As they drew nearer and nearer to Uppsala, Shef fell a mood of foreboding come over him. It should not have. Everything was going as well as anyone could possibly have expected. No resistance on the shore, the fighting men of the Swedes already marched for the assembly and the sacrifice, or so they were told. Guided by boats with lanterns sent out off shore, Piruusi had appeared with a heavy reinforcement of Finns, eager to strike a blow for once at the stronghold of their hereditary enemies. Scores of spare crossbows had been distributed and every man who received one given a short course of instruction and five practice shots—all that were needed to enable a man to load and fire a crossbow of the newest pattern, and hit his target at fifty yards’ range. With the Finnish bowmen as a screen and two hundred crossbows behind them, Shef knew he had a force which was at least to be reckoned with, one that would defeat any casual or careless attack. He had had to detach only a dozen men and women to guard the boats and moor the Fearnought especially beyond casual reach.

Morale was high, too, borne up by resentment. Also by the cautious welcome they received as they pressed forward—too much of a straggle to be called a march—through the villages of heathen Sweden. Those who were left behind in the villages were women and slaves and the low-born. Many of those, seeing the banner with lance and hammer, took it for some kind of a cross, as Herjolf had feared, and if they were of Christian origin saw it as a liberation. Others saw the Wayman pendants and cautiously joined the party, or volunteered information. Yet others had had friends or relatives snatched for the great sacrifice, and willingly asked for weapons, to help free them. There was a sense of support, of the army growing, not shrinking as so many did on approach to battle.

So why did he feel the foreboding, Shef asked himself. It was because of Cuthred. Shef had some inner presentiment that this matter was not to be decided by pitched battle: that in the end it would come down to a test of champions. Till this time he had relied implicitly on Cuthred, on his strength and skill, but most especially on his uncompromising spirit. Cuthred never had to be encouraged, always restrained. Never till now. But now he was silent, gloomy, without the aura of lurking menace that had always surrounded him.

Jogging along on a commandeered pony, Shef found Hund riding alongside him. As usual, he did not bother to speak, merely waited for Shef’s opening.

Speaking quietly, Shef glanced at Cuthred’s back ten yards away and muttered, “I fear I have lost my berserk.”
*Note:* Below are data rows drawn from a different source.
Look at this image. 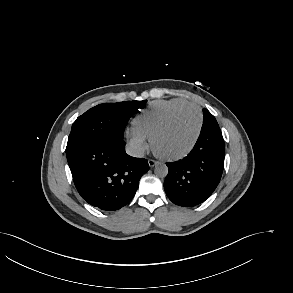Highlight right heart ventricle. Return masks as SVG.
<instances>
[{"mask_svg":"<svg viewBox=\"0 0 293 293\" xmlns=\"http://www.w3.org/2000/svg\"><path fill=\"white\" fill-rule=\"evenodd\" d=\"M188 103L191 102L182 98L152 102L145 110L133 119V131L146 139H151L155 130L173 110Z\"/></svg>","mask_w":293,"mask_h":293,"instance_id":"e07e8e85","label":"right heart ventricle"}]
</instances>
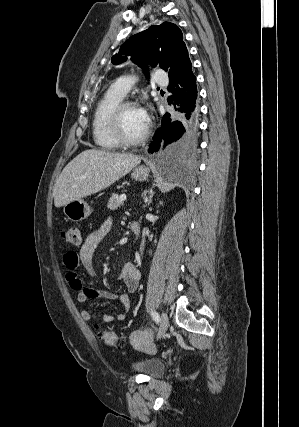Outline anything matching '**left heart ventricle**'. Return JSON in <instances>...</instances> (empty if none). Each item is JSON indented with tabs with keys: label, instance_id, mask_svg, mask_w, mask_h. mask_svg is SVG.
I'll return each instance as SVG.
<instances>
[{
	"label": "left heart ventricle",
	"instance_id": "b2bd125f",
	"mask_svg": "<svg viewBox=\"0 0 299 427\" xmlns=\"http://www.w3.org/2000/svg\"><path fill=\"white\" fill-rule=\"evenodd\" d=\"M121 125L123 134L130 139L137 138L146 129L137 108L128 107L122 113Z\"/></svg>",
	"mask_w": 299,
	"mask_h": 427
}]
</instances>
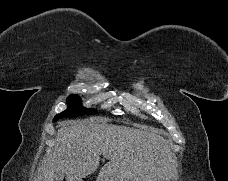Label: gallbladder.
<instances>
[{
  "label": "gallbladder",
  "instance_id": "bac80fb5",
  "mask_svg": "<svg viewBox=\"0 0 228 181\" xmlns=\"http://www.w3.org/2000/svg\"><path fill=\"white\" fill-rule=\"evenodd\" d=\"M64 175L62 173H59V175H56L54 181H63Z\"/></svg>",
  "mask_w": 228,
  "mask_h": 181
}]
</instances>
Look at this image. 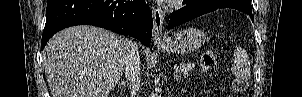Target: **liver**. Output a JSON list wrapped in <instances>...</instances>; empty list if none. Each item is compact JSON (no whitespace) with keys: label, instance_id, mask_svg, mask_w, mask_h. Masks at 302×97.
<instances>
[{"label":"liver","instance_id":"liver-1","mask_svg":"<svg viewBox=\"0 0 302 97\" xmlns=\"http://www.w3.org/2000/svg\"><path fill=\"white\" fill-rule=\"evenodd\" d=\"M126 40L87 25L55 34L43 51L52 97H106L122 75Z\"/></svg>","mask_w":302,"mask_h":97}]
</instances>
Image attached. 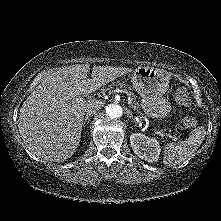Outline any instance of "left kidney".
Returning <instances> with one entry per match:
<instances>
[{"label":"left kidney","instance_id":"left-kidney-1","mask_svg":"<svg viewBox=\"0 0 221 221\" xmlns=\"http://www.w3.org/2000/svg\"><path fill=\"white\" fill-rule=\"evenodd\" d=\"M130 143L134 153L147 162H157L161 148L155 138H150L141 133H133L130 136Z\"/></svg>","mask_w":221,"mask_h":221}]
</instances>
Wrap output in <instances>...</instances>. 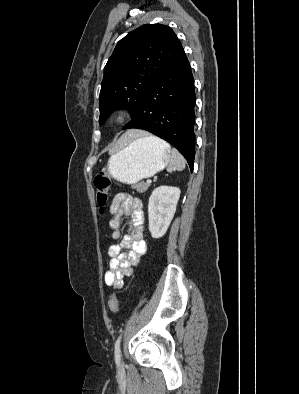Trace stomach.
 I'll list each match as a JSON object with an SVG mask.
<instances>
[{
	"label": "stomach",
	"instance_id": "obj_1",
	"mask_svg": "<svg viewBox=\"0 0 299 394\" xmlns=\"http://www.w3.org/2000/svg\"><path fill=\"white\" fill-rule=\"evenodd\" d=\"M169 161V148L147 137L138 138L110 157L108 172L122 183L136 184L162 170Z\"/></svg>",
	"mask_w": 299,
	"mask_h": 394
}]
</instances>
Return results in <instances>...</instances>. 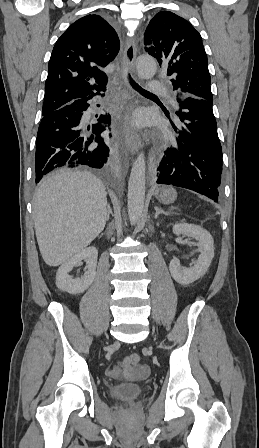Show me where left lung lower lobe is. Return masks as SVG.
Wrapping results in <instances>:
<instances>
[{
    "label": "left lung lower lobe",
    "instance_id": "obj_1",
    "mask_svg": "<svg viewBox=\"0 0 259 448\" xmlns=\"http://www.w3.org/2000/svg\"><path fill=\"white\" fill-rule=\"evenodd\" d=\"M176 112L181 124L177 146L168 148L157 168V183L171 184L203 194L215 201L222 174V148L213 114V101L179 92Z\"/></svg>",
    "mask_w": 259,
    "mask_h": 448
}]
</instances>
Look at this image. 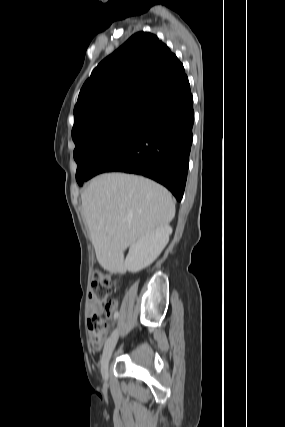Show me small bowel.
<instances>
[{
    "label": "small bowel",
    "mask_w": 285,
    "mask_h": 427,
    "mask_svg": "<svg viewBox=\"0 0 285 427\" xmlns=\"http://www.w3.org/2000/svg\"><path fill=\"white\" fill-rule=\"evenodd\" d=\"M118 308V301L113 300L107 306L108 315H112ZM104 311V307L101 303L90 300L88 302V313L92 315H100Z\"/></svg>",
    "instance_id": "1"
}]
</instances>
Hund nodded. “I had thought so too. Do you think you will have need of one?”

“Yes.”

“I remember Brand talking of what makes a berserk. He said they were not men possessed by other spirits, but men who hated themselves. Maybe our berserk—” Hund avoided using his name in case Cuthred heard it “—maybe he has been given some reason not to hate himself.”

Shef thought of Miltastaray and the strange remarks Echegorgun had made about the Hidden Folk, their disabilities, and their rare matings. He could see that Cuthred, if he did not think himself a man again, might have been able to think himself a troll.

“I don’t want to give him that reason back,” he said, “but I would prefer him a bit more like his older self.”

Hund produced something from under the long cloak most of the men were now wearing, against the wind and squalls of rain. “It came to me that there might be another thing that makes the berserk. Just as your visions might be caused by something in you, or something in the grain, or something in the Finn’s drink, so the berserkergang could be caused by something in the soul—or something in the body. I have talked to the Finns, with Ottar’s help. The fly-killer mushroom is not the only one they use. There is this potion too.” He showed Shef a flask.